* _Exercise brief_:
The answer must consist of every line from the data that holds "Control".
"""
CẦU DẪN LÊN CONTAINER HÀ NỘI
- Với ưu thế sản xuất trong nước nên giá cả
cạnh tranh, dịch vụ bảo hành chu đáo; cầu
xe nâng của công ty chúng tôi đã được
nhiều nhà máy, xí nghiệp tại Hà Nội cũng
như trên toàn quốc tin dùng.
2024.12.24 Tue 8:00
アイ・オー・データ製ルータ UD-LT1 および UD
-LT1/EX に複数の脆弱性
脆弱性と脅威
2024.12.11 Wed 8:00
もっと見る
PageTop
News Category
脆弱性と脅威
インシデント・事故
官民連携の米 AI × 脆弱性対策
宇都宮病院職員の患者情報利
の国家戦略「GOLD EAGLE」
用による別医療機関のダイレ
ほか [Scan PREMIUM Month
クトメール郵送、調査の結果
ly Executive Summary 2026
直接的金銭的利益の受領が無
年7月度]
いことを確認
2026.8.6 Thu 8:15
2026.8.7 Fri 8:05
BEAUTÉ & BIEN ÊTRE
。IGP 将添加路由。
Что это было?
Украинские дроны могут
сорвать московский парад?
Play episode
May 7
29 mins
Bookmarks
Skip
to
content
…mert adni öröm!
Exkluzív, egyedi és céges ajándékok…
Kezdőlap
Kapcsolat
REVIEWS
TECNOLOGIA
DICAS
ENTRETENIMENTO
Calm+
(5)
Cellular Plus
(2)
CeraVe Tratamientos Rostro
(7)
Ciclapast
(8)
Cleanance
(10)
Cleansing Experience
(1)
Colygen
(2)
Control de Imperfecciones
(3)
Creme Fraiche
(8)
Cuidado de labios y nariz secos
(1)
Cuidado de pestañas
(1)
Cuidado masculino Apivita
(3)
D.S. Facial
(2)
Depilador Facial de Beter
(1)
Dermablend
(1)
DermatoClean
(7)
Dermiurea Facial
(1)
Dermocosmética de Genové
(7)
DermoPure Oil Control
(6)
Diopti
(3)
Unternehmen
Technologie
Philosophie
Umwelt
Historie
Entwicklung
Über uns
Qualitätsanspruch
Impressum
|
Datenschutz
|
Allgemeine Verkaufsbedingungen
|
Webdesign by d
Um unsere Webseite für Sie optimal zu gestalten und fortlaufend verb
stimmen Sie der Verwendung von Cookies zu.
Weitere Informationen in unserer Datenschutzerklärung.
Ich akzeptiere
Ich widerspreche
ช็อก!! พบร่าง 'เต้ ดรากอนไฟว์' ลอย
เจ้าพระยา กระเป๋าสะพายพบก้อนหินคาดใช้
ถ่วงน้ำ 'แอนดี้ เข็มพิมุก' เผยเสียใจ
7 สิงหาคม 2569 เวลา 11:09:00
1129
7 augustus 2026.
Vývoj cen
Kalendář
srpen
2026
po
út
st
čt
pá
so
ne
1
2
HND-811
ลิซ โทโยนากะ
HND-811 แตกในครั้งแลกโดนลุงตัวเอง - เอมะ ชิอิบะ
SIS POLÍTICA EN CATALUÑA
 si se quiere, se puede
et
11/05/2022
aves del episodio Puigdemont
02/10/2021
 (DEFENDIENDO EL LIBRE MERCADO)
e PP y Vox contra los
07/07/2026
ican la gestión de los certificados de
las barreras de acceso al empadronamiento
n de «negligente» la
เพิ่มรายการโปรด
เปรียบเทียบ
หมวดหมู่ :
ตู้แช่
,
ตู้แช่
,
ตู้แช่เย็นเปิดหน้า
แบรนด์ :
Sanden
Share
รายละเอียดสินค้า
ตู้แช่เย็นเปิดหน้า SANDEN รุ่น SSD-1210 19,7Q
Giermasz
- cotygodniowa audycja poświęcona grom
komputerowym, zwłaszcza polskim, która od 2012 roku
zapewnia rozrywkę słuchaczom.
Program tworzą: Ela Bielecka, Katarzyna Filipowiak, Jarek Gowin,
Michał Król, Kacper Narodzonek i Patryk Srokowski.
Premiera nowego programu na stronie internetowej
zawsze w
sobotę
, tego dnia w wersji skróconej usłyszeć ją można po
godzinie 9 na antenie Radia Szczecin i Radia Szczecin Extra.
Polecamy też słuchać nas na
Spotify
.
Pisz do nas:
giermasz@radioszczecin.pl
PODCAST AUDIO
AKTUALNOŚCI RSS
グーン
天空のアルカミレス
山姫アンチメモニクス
"""
* _Response to this exercise_:
Control de Imperfecciones
DermoPure Oil Control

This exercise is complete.